The Protocols of the Elders of Zion
The Protocols of the Elders of Zion (Protokoly sionskikh mudretsov) were first published by devotional author Sergei Nilus in the second edition of his 1905 book Velikoe v malom (The Great in the Small). Nilus had previously published other dubious documents, including the “conversations” between landowner Motovilov and Seraphim of Sarov, which were instrumental in the solemn canonization of Seraphim in 1903, in ceremonies led by Emperor Nicholas II.
The Protocols resurfaced in 1917 and quickly spread across the globe, fueling anti-Semitic and anti-Bolshevik fervor. Their authenticity was challenged in public trials, most notably in Berne in 1934-1935. However The Protocols remain a staple of anti-Semitic ideology throughout the world and continue to be published, especially in Russia and Eastern Europe and in the Arab world.

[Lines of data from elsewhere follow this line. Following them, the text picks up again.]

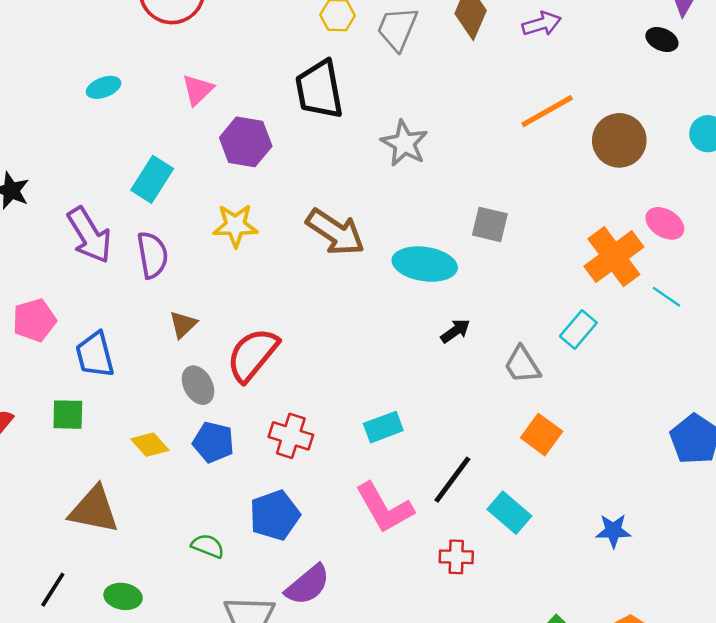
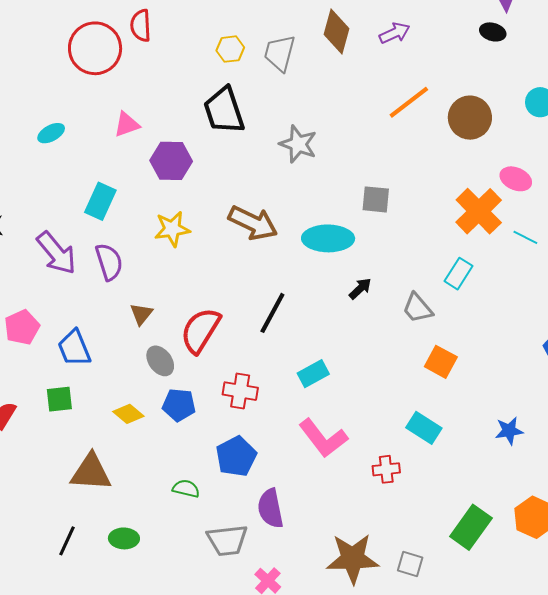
pink triangle: (198, 90) -> (127, 124), turned 32
black line: (452, 480) -> (272, 313), moved
purple semicircle: (308, 585) -> (270, 508), turned 126

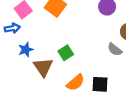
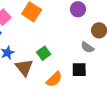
black square: (100, 84) -> (79, 70), moved

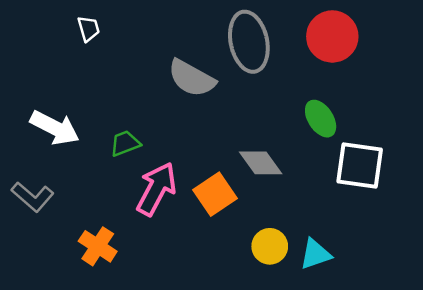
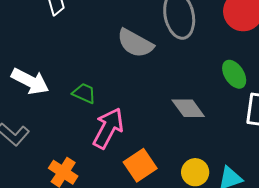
green trapezoid: (125, 143) -> (84, 93), turned 45
orange square: (215, 194) -> (140, 165), moved

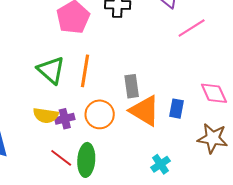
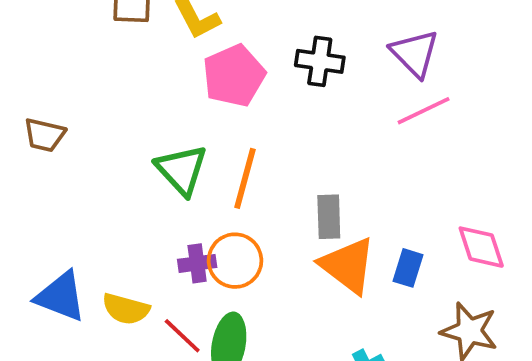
pink line: (192, 28) -> (424, 111), moved
orange circle: (100, 114) -> (235, 261), moved
yellow semicircle: (46, 115) -> (126, 309), moved

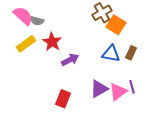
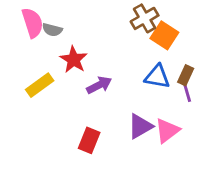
pink semicircle: (23, 16) -> (32, 23), turned 30
yellow rectangle: (26, 44) -> (40, 85), moved
purple line: (132, 87) -> (187, 92), moved

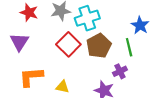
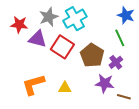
purple triangle: (19, 42) -> (38, 39), moved, turned -36
brown pentagon: (99, 46) -> (92, 55), moved

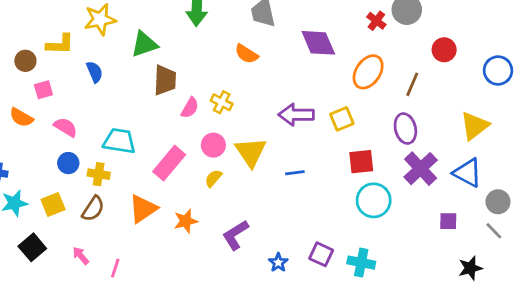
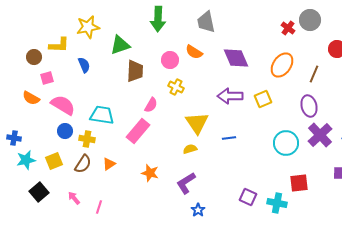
purple diamond: (318, 43) -> (236, 58), moved
pink semicircle: (190, 108) -> (151, 105), moved
pink semicircle: (66, 127) -> (63, 105), size x1.4
pink circle: (213, 145) -> (170, 60), moved
red square: (361, 162) -> (299, 183), moved
yellow semicircle: (213, 178) -> (190, 149), moved, turned 32
cyan circle: (374, 200) -> (286, 143), moved
orange triangle: (143, 209) -> (109, 164), moved, size x0.6
orange star: (186, 221) -> (150, 173), turned 30
blue star: (278, 263) -> (198, 210), moved

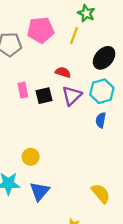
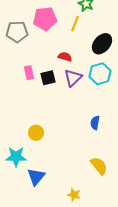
blue semicircle: (101, 120) -> (95, 123), moved
blue triangle: (40, 191) -> (36, 177), moved

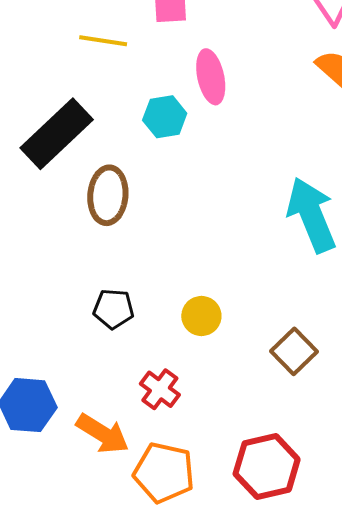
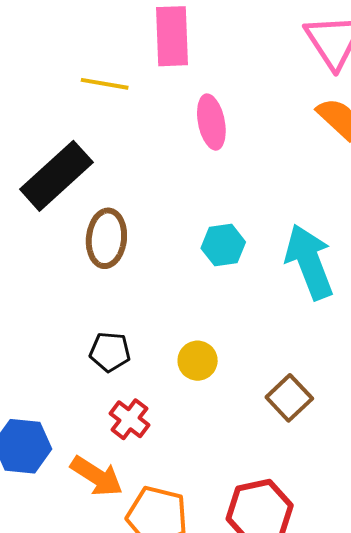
cyan hexagon: (165, 117) -> (223, 245), moved
red cross: (160, 389) -> (129, 419), moved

Adapting an image from the third “protocol,” some editions represent the interwoven networks of international Jews and Bolsheviks as a serpent twisting around Europe. But conspiracy requires counter-conspiracy: in prefaces and addenda, many of the editions scrupulously document their own origin, from the alleged congress of “the Elders of Zion” in 1897 to Nilus’s first publication of the protocols in 1905 and to its global spread in the wake of the Russian revolutions of 1917.